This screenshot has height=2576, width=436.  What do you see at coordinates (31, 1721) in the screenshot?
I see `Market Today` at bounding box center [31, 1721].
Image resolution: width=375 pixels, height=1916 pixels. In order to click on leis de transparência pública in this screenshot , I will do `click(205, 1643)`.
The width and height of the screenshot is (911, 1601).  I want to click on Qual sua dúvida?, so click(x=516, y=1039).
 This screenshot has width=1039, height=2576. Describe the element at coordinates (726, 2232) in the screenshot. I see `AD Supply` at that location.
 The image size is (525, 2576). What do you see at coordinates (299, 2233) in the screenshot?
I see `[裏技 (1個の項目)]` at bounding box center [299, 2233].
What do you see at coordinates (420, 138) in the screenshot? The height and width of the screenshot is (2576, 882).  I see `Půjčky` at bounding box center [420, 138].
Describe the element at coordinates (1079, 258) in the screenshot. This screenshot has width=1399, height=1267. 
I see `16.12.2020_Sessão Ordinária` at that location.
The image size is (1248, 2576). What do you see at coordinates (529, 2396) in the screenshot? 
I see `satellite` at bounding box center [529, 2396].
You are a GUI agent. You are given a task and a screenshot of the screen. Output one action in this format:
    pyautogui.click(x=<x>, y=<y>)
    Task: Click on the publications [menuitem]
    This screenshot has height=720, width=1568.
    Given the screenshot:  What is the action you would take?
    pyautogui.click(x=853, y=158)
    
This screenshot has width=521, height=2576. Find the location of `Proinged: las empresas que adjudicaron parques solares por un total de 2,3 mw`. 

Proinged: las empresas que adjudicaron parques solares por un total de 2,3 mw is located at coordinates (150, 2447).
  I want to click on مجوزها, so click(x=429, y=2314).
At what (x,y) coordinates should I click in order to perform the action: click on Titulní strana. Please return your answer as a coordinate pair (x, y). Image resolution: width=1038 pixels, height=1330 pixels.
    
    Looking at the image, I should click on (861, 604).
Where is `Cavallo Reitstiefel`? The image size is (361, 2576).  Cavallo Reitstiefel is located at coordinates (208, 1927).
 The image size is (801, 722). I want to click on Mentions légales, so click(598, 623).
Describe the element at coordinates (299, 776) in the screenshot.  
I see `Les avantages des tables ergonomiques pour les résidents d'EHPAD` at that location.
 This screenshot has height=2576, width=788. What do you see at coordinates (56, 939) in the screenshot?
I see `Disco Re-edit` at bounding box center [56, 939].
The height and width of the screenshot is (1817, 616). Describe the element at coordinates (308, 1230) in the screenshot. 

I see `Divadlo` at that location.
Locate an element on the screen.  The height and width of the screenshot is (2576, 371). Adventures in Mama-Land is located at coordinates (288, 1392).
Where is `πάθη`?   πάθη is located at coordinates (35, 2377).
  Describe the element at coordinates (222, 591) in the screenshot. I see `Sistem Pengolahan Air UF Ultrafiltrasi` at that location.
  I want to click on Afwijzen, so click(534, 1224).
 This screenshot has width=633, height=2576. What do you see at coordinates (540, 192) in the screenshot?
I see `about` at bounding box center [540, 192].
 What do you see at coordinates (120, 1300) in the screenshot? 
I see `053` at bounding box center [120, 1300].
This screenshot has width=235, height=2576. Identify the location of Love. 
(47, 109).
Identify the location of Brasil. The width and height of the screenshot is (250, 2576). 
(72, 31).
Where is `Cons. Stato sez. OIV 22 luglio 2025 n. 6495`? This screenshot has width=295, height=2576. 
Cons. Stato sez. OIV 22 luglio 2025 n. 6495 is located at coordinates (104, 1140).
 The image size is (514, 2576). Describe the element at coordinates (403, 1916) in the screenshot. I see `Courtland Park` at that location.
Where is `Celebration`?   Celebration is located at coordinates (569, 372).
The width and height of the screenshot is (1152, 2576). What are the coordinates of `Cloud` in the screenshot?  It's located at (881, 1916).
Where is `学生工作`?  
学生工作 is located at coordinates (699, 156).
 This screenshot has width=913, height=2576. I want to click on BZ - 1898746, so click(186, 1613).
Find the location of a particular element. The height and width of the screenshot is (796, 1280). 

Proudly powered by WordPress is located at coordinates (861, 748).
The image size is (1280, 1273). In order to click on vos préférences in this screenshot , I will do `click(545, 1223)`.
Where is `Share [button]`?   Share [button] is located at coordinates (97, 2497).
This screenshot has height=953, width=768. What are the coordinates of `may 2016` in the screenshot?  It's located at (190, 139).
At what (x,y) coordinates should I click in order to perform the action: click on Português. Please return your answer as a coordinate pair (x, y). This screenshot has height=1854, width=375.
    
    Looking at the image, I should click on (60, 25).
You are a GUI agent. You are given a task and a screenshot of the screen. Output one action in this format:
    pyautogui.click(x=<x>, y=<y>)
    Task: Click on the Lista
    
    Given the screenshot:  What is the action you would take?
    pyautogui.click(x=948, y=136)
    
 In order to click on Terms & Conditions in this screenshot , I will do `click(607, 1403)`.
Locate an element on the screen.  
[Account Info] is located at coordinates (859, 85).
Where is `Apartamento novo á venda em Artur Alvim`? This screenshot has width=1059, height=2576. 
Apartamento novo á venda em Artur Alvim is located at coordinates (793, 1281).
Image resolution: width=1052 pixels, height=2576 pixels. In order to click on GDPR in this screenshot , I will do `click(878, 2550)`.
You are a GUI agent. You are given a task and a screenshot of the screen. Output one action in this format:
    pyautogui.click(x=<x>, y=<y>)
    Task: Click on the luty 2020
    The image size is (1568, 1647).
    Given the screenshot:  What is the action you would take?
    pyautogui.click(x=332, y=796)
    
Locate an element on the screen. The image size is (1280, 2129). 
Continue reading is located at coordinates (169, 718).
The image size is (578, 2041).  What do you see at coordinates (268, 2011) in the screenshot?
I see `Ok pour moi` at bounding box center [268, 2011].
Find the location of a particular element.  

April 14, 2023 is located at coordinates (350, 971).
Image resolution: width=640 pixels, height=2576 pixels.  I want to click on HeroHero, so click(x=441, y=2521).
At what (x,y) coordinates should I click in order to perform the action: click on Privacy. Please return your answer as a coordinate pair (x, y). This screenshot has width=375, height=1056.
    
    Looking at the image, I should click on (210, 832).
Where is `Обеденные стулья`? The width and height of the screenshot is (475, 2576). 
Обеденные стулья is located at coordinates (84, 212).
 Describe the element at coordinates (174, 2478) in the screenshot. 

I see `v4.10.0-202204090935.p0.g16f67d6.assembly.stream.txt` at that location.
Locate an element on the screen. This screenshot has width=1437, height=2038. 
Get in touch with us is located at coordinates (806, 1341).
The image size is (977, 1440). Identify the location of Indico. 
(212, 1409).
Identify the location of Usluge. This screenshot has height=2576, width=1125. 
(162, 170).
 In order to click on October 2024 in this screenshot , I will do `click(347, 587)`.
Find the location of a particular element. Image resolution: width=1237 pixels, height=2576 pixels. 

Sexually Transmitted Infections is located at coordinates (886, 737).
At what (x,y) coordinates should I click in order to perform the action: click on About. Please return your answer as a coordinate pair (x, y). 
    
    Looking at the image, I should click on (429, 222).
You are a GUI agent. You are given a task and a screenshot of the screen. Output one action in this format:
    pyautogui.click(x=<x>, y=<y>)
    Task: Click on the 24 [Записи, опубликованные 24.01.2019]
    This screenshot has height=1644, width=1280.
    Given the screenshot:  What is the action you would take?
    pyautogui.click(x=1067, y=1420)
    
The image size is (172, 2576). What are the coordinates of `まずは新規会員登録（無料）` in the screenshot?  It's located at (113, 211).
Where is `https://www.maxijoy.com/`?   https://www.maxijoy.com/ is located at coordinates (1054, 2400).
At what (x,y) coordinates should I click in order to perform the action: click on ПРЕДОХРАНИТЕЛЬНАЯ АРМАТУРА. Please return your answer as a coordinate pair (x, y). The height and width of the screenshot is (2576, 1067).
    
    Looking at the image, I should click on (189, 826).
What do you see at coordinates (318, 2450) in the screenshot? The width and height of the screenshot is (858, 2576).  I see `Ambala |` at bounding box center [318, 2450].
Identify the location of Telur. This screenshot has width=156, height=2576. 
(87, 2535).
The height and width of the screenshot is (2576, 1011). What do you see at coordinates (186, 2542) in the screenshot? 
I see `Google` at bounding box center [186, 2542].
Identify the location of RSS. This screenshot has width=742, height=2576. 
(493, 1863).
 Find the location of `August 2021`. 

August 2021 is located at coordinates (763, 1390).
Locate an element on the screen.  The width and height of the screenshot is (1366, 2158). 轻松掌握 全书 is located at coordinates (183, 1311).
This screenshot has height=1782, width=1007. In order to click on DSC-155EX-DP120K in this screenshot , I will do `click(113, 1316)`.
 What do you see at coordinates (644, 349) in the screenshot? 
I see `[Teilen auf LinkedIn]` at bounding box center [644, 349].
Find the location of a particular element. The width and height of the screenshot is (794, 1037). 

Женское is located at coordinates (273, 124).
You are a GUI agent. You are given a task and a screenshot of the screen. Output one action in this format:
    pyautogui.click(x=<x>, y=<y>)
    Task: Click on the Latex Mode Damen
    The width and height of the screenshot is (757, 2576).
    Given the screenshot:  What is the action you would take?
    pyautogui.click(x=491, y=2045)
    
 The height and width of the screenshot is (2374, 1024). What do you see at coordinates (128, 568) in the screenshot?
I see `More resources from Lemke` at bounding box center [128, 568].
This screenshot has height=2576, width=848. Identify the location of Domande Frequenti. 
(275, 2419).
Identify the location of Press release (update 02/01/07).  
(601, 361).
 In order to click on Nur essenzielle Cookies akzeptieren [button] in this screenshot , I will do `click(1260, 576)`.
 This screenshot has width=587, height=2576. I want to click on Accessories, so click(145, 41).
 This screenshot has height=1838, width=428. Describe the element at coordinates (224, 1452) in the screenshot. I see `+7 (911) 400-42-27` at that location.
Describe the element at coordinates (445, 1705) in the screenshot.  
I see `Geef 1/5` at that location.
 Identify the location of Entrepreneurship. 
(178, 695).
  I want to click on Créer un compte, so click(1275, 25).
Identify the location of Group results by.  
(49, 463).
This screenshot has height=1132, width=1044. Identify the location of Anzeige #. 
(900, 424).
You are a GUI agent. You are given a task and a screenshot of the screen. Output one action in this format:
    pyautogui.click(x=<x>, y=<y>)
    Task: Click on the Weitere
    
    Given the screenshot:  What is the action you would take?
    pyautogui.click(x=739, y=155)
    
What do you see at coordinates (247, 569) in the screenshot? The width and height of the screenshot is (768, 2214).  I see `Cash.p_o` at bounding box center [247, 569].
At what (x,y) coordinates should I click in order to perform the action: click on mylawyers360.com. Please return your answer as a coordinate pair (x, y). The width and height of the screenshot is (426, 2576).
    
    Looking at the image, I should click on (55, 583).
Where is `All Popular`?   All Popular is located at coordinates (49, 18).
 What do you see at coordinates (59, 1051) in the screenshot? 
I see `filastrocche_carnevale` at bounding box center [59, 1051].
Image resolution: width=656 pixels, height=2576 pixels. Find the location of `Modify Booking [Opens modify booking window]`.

□ □ □ □ □

# TASK ITEM
Stopping at the line containing "What do you see at coordinates (420, 138)", please repeat exactly every line from the very start of the entries, that line included, and nothing more.

# ANSWER
This screenshot has height=2576, width=436.  What do you see at coordinates (31, 1721) in the screenshot?
I see `Market Today` at bounding box center [31, 1721].
Image resolution: width=375 pixels, height=1916 pixels. In order to click on leis de transparência pública in this screenshot , I will do `click(205, 1643)`.
The width and height of the screenshot is (911, 1601).  I want to click on Qual sua dúvida?, so click(x=516, y=1039).
 This screenshot has width=1039, height=2576. Describe the element at coordinates (726, 2232) in the screenshot. I see `AD Supply` at that location.
 The image size is (525, 2576). What do you see at coordinates (299, 2233) in the screenshot?
I see `[裏技 (1個の項目)]` at bounding box center [299, 2233].
What do you see at coordinates (420, 138) in the screenshot? The height and width of the screenshot is (2576, 882).  I see `Půjčky` at bounding box center [420, 138].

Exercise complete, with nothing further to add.